Producer-Consumer

In computing, the producer–consumer problem (also known as the bounded-buffer problem) is a classic example of a multi-process synchronization problem. The problem describes two processes, the producer and the consumer, which share a common, fixed-size buffer used as a queue.

• The producer’s job is to generate data, put it into the buffer, and start again.

• At the same time, the consumer is consuming the data (i.e. removing it from the buffer), one piece at a time.

Problem To make sure that the producer won’t try to add data into the buffer if it’s full and that the consumer won’t try to remove data from an empty buffer.
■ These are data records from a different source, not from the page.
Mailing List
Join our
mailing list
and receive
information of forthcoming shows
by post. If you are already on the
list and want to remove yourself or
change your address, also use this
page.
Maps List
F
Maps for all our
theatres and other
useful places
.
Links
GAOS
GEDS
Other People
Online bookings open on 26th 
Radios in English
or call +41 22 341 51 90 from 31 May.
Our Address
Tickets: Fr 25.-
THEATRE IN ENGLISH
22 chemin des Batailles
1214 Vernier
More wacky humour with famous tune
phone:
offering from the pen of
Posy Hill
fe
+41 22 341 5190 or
Solution The producer is to either go to sleep or discard data if the buffer is full. The next time the consumer removes an item from the buffer, it notifies the producer, who starts to fill the buffer again. In the same way, the consumer can go to sleep if it finds the buffer to be empty. The next time the producer puts data into the buffer, it wakes up the sleeping consumer. An inadequate solution could result in a deadlock where both processes are waiting to be awakened.
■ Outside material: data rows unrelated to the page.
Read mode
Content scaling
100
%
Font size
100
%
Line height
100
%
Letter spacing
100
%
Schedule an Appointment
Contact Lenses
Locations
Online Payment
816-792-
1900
Implementation of Producer Consumer Class

• A LinkedList list – to store list of jobs in queue.

• A Variable Capacity – to check for if the list is full or not

• A mechanism to control the insertion and extraction from this list so that we do not insert into list if it is full or remove from it if it is empty.

// Java program to implement solution of producer 
// consumer problem. 
import java.util.LinkedList; 

public class Threadexample 
{ 
    public static void main(String[] args) 
                        throws InterruptedException 
    { 
        // Object of a class that has both produce() 
        // and consume() methods 
        final PC pc = new PC(); 

        // Create producer thread 
        Thread t1 = new Thread(new Runnable() 
        { 
            @Override
            public void run() 
            { 
                try
                { 
                    pc.produce(); 
                } 
                catch(InterruptedException e) 
                { 
                    e.printStackTrace(); 
                } 
            } 
        }); 

        // Create consumer thread 
        Thread t2 = new Thread(new Runnable() 
        { 
            @Override
            public void run() 
            { 
                try
                { 
                    pc.consume(); 
                } 
                catch(InterruptedException e) 
                { 
                    e.printStackTrace(); 
                } 
            } 
        }); 

        // Start both threads 
        t1.start(); 
        t2.start(); 

        // t1 finishes before t2 
        t1.join(); 
        t2.join(); 
    } 

    // This class has a list, producer (adds items to list 
    // and consumber (removes items). 
    public static class PC 
    { 
        // Create a list shared by producer and consumer 
        // Size of list is 2. 
        LinkedList<Integer> list = new LinkedList<>(); 
        int capacity = 2; 

        // Function called by producer thread 
        public void produce() throws InterruptedException 
        { 
            int value = 0; 
            while (true) 
            { 
                synchronized (this) 
                { 
                    // producer thread waits while list 
                    // is full 
                    while (list.size()==capacity) 
                        wait(); 

                    System.out.println("Producer produced-" + value); 

                    // to insert the jobs in the list 
                    list.add(value++); 

                    // notifies the consumer thread that 
                    // now it can start consuming 
                    notify(); 

                    // makes the working of program easier 
                    // to understand 
                    Thread.sleep(1000); 
                } 
            } 
        } 

        // Function called by consumer thread 
        public void consume() throws InterruptedException 
        { 
            while (true) 
            { 
                synchronized (this) 
                { 
                    // consumer thread waits while list 
                    // is empty 
                    while (list.size()==0) 
                        wait(); 

                    //to retrive the ifrst job in the list 
                    int val = list.removeFirst(); 

                    System.out.println("Consumer consumed-"+ val); 

                    // Wake up producer thread 
                    notify(); 

                    // and sleep 
                    Thread.sleep(1000); 
                } 
            } 
        } 
    } 
}

Important Points

• In PC class (A class that has both produce and consume methods), a linked list of jobs and a capacity of the list is added to check that producer does not produce if the list is full.

• In Producer class , the value is initialized as 0.

  • Also, we have an infinite outer loop to insert values in the list. Inside this loop, we have a synchronized block so that only a producer or a consumer thread runs at a time.

  • An inner loop is there before adding the jobs to list that checks if the job list is full, the producer thread gives up the intrinsic lock on PC and goes on the waiting state.

  • If the list is empty, the control passes to below the loop and it adds a value in the list.

• In the Consumer class, we again have an infinite loop to extract a value from the list.

  • Inside, we also have an inner loop which checks if the list is empty.

  • If it is empty then we make the consumer thread give up the lock on PC and passes the control to producer thread for producing more jobs.

  • If the list is not empty, we go round the loop and removes an item from the list.

• In both the methods, we use notify at the end of all statements. The reason is simple, once you have something in list, you can have the consumer thread consume it, or if you have consumed something, you can have the producer produce something.

• sleep() at the end of both methods just make the output of program run in step wise manner and not display everything all at once so that you can see what actually is happening in the program.